Integer-valued autoregressive (INAR) models provide a flexible framework for modeling count time series through thinning operators that emulate autoregressive dynamics while respecting the discrete nature of the data. These models naturally accommodate both equidispersion and overdispersion, features commonly observed in count-valued processes.

This paper investigates INAR models with structural breaks, with particular emphasis on the detection and estimation of parameter changes over time—an issue of critical importance in dynamic settings such as epidemics, policy interventions, and other regime-shifting phenomena. We consider both classical and Bayesian inferential approaches for identifying change points and estimating model parameters.

The classical framework is based on maximum likelihood estimation, where structural changes are detected using a CUSUM-based procedure, followed by a focused grid search within a window centered around the candidate breakpoint. The Bayesian approach employs advanced Markov Chain Monte Carlo (MCMC) techniques, incorporating hidden Markov chains to model latent regimes and infer structural shifts probabilistically.

A comprehensive simulation study is conducted under a variety of scenarios, including differing regime lengths and sample size proportions, and distributional characteristics. Finally, the proposed methodologies are illustrated through an application to real-world health indicator data, demonstrating their practical effectiveness in capturing complex dynamics and structural changes in count time series.

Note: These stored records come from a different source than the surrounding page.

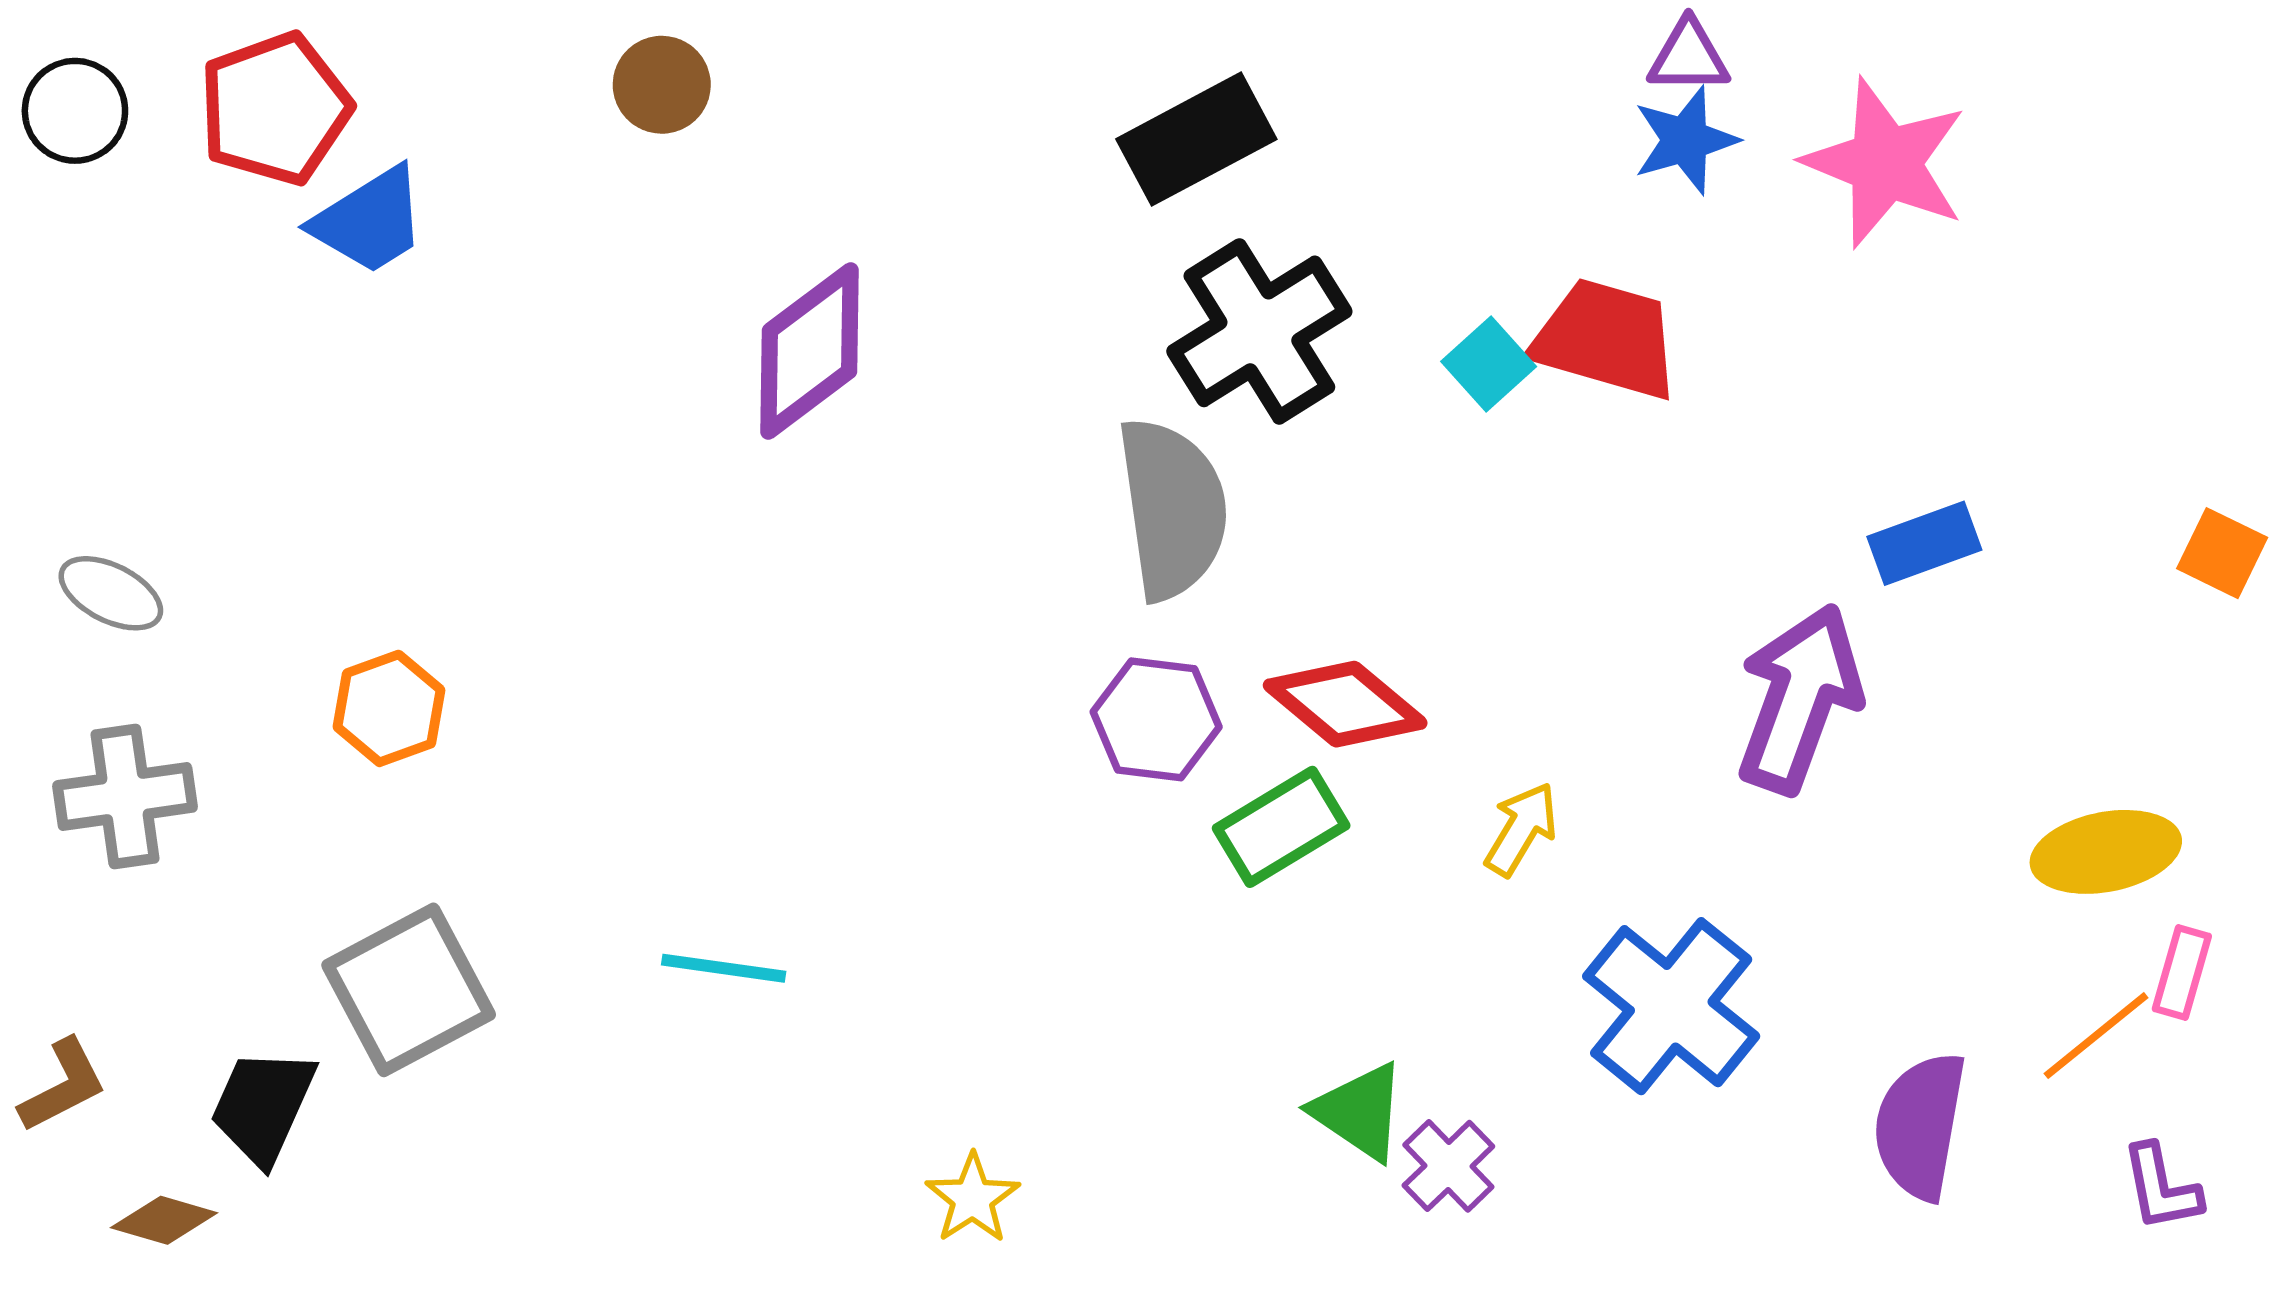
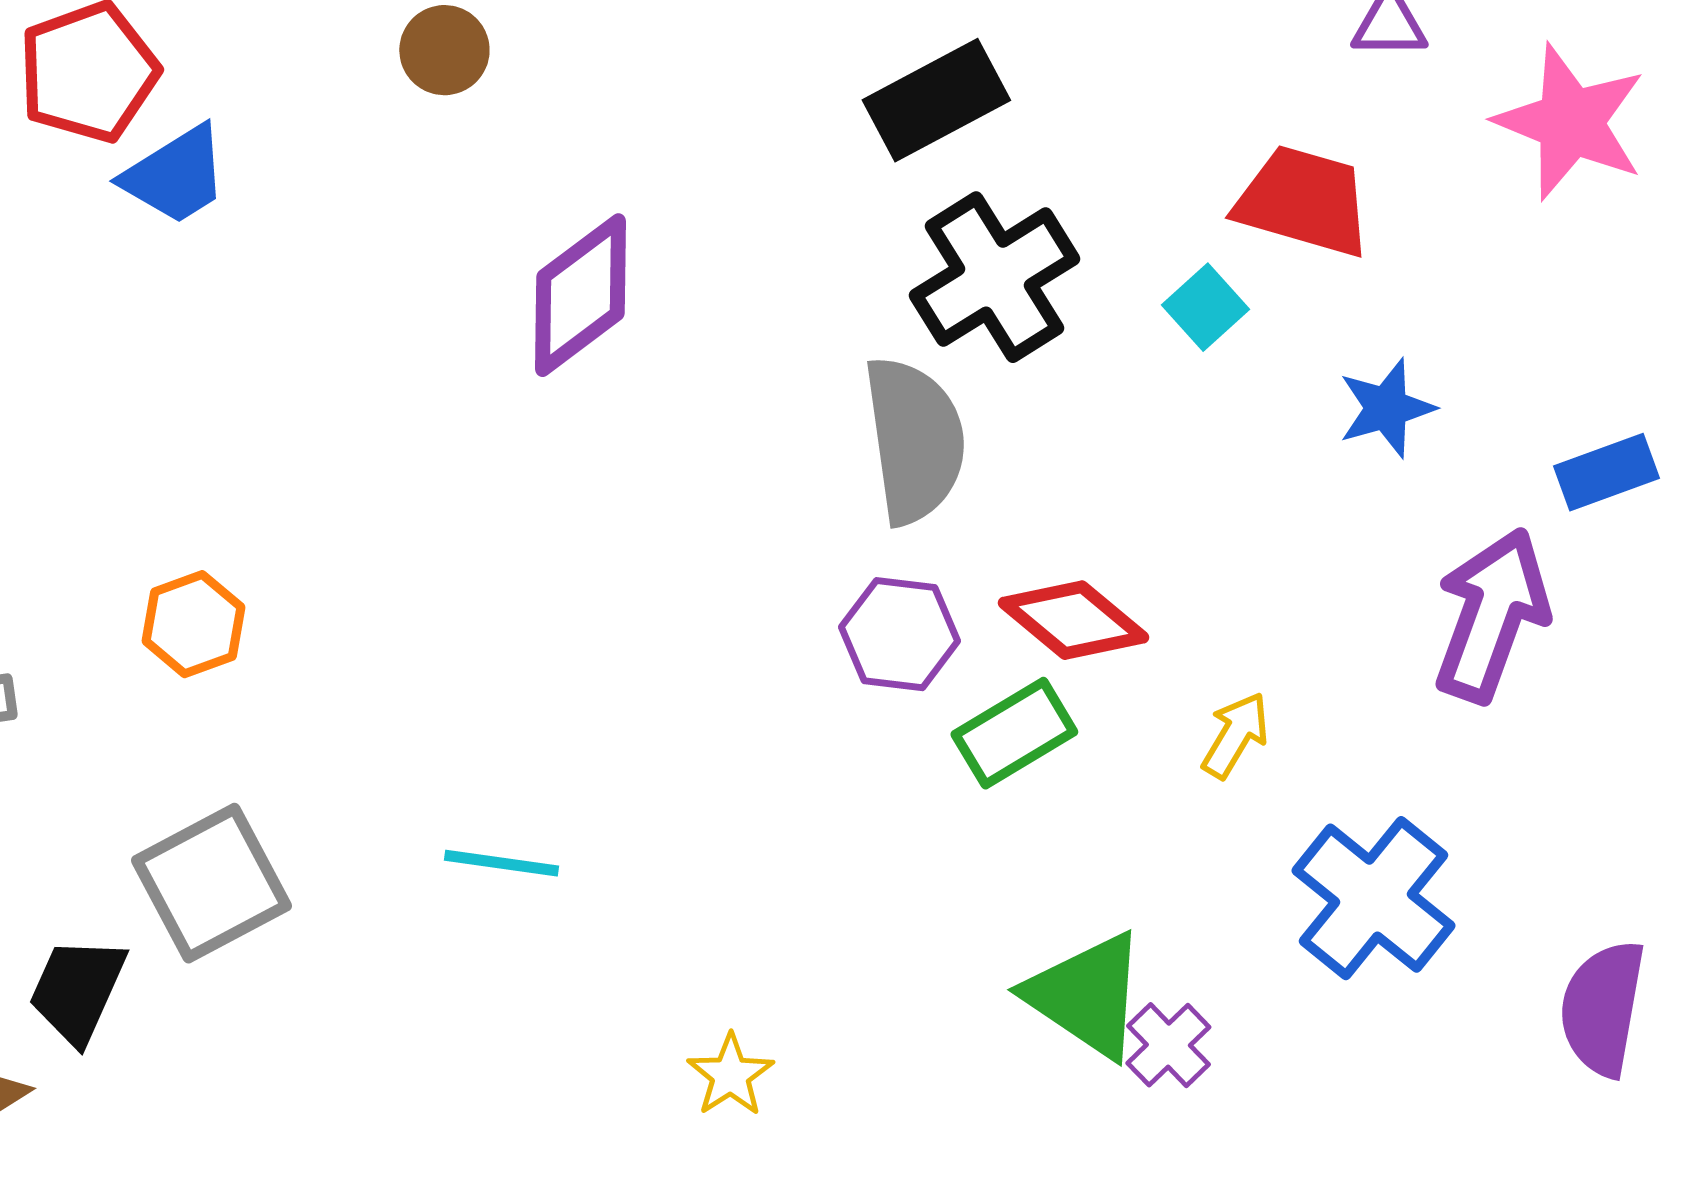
blue star: (1685, 140) -> (1386, 408), moved
red trapezoid: (1606, 339) -> (1303, 201), moved
green triangle: (1359, 1112) -> (1086, 995), size x1.4

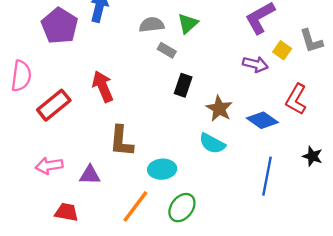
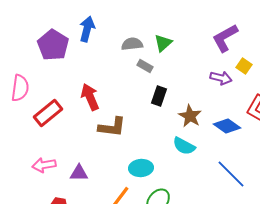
brown L-shape: (121, 141) -> (112, 127), moved, turned -88
blue line: (267, 176) -> (231, 174), turned -56

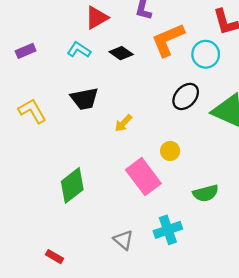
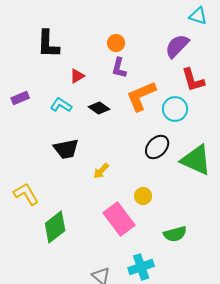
red triangle: (97, 18) -> (77, 76), size x0.7
purple rectangle: (26, 51) -> (20, 98), moved
yellow L-shape: (32, 111) -> (26, 194), moved

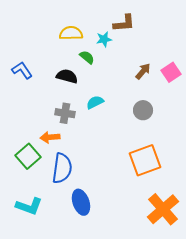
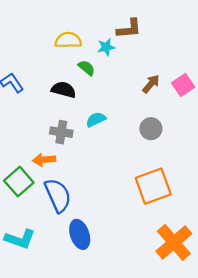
blue semicircle: (62, 168) -> (58, 195), turned -32

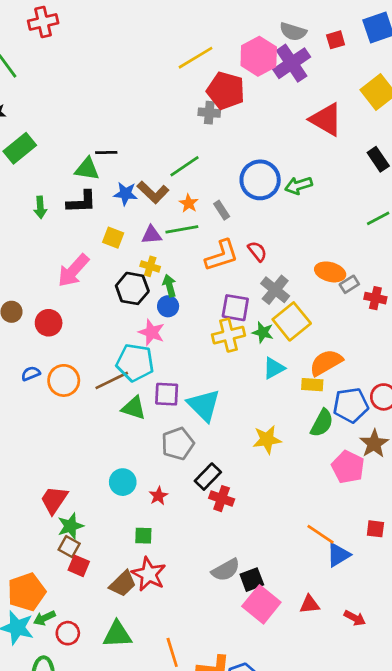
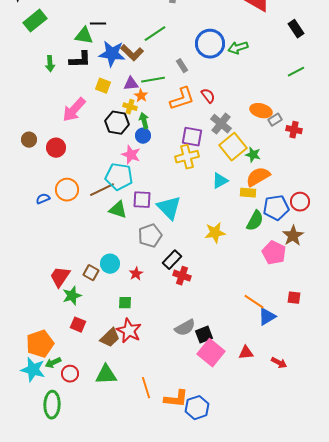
blue star: (125, 194) -> (112, 54), size x1.5
orange star: (189, 203) -> (141, 96), moved
green star: (263, 332) -> (253, 155), moved
blue semicircle: (31, 374) -> (43, 199), moved
brown square: (69, 547) -> (91, 273), moved

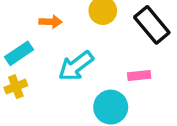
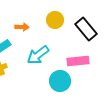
pink rectangle: (139, 75) -> (78, 61), size x1.5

For modeling the serial dependence in discrete-valued time series, various approaches have been proposed in the literature. In particular, models based on a recursive, autoregressive-type structure such as the integer-valued autoregressive (INAR) models for count time series are very popular in practice. While their estimation typically relies on purely parametric approaches that impose restrictive assumptions on the innovation distribution, we consider semi-parametric estimation techniques that jointly estimate the autoregressive coefficients and the innovation distribution without requiring parametric specification. Building on this, we propose a general semi-parametric bootstrap procedure for INAR models and prove its consistency for general classes of statistics that are functions of the estimated model coefficients and the estimated innovation distribution. This semi-parametric bootstrap approach can be leveraged for various statistical tasks such as goodness-of-fit testing, predictive inference, and dispersion analysis. Additionally, we introduce novel semi-parametric goodness-of-fit tests tailored for the INAR model class. Relying on the INAR-specific shape of the joint probability generating function, our approach allows for model validation of INAR models without specifying the parametric family of the innovation distribution. We derive the limiting null distribution of our proposed test statistics, prove consistency under fixed alternatives and discuss its asymptotic behavior under local alternatives. Moreover, when it comes to predictive inference for discrete-valued time series, this task cannot be implemented through the construction of prediction intervals as they are generally not able to retain a desired coverage level neither in finite samples nor asymptotically. To address this problem, we propose to reverse the construction principle by considering preselected sets of interest and estimating the corresponding predictive probability. The accuracy of this prediction is then evaluated by quantifying the uncertainty associated with the estimation of these predictive probabilities. In this context, we consider parametric and non-parametric approaches and derive asymptotic as well as bootstrap theory, which also covers the practically important case of model misspecification.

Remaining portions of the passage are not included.